Seven members of Kirkby Rotary Club visited the Aquabox depot near Wirksworth, Derbyshire, for a tour of the facilities where the contents of the water filtration boxes are assembled for shipment. Aquabox was invented by, and is administered by, Rotarians.

Martin Crittenden and Colin Lloyd, who led the tour, are members of the Wirksworth Rotary Club and among the trustees of the charity that runs the operation. They explained that apart from one part-time secretary, all the workers are volunteers.

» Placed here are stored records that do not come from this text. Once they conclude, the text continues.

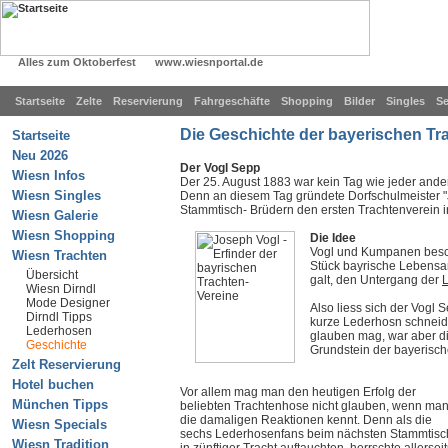
Bayerische
Alles zum Oktoberfest
www.wiesnportal.de
Startseite
Zelte
Reservierung
Fahrgeschäfte
Shopping
Bilder
Singles
Se
Die Geschichte der bayerischen Tr
Startseite
Neu 2026
Der Vogl Sepp
Wiesn Infos
Der 25. August 1883 war kein Tag wie jeder ander
Wiesn Singles
Denn an diesem Tag gründete Dorfschulmeister "J
Stammtisch- Brüdern den ersten Trachtenverein i
Wiesn Galerie
Wiesn Shopping
Die Idee
Vogl und Kumpanen besch
Wiesn Trachten
Stück bayrische Lebensar
Übersicht
galt, den Untergang der
Wiesn Dirndl
Mode Designer
Also liess sich der Vogl
Dirndl Tipps
kurze Lederhosn schneid
Lederhosen
glauben mag, war aber d
Geschichte
Grundstein der bayerisc
Zelt Reservierung
Hotel buchen
Vor allem mag man den heutigen Erfolg der
München Tipps
beliebten Trachtenhose nicht glauben, wenn ma
die damaligen Reaktionen kennt. Denn als die
Wiesn Specials
sechs Lederhosenfans beim nächsten Stammtisc
Wiesn Tradition
in zünftiger Tracht auftauchten, herrschte allerseit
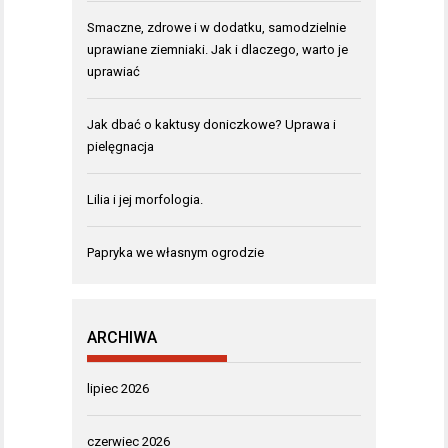
Smaczne, zdrowe i w dodatku, samodzielnie
uprawiane ziemniaki. Jak i dlaczego, warto je
uprawiać
Jak dbać o kaktusy doniczkowe? Uprawa i
pielęgnacja
Lilia i jej morfologia.
Papryka we własnym ogrodzie
ARCHIWA
lipiec 2026
czerwiec 2026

Their job is to assemble the 40-component filter units and fill the Aquaboxes with the 70-plus purchased items of humanitarian aid that go into each family-sized box.These range across toiletries, cookware, toys, tools, bedding, writing materials, etc.

The visitors learned that this smaller water purification unit, the Gold, costing £125, is capable of filtering a minimum of 18,000 litres of potable water, the amount needed by a family of five for around 18 months. The £250 Community version contains only a larger AquaFilter based on the same well-proven micropore technology. This can produce up to 500,000 litres from local contaminated water sources, enough to provide drinking water for 500 people for well over a year and half.

Rotarians Crittenden and Lloyd said that 500 family Aquaboxes had been despatched to relief organisations in Syria, and other large batches had gone to Rotary and Ghurkha distribution set-ups in Nepal.

The Rotarians took the opportunity of the visit to make a donation. The club’s president-elect, Philip Hurt, said: “It’s a small contribution to help towards the cost of running this amazing operation, which provides so much relief to disaster-suffering people around the world.”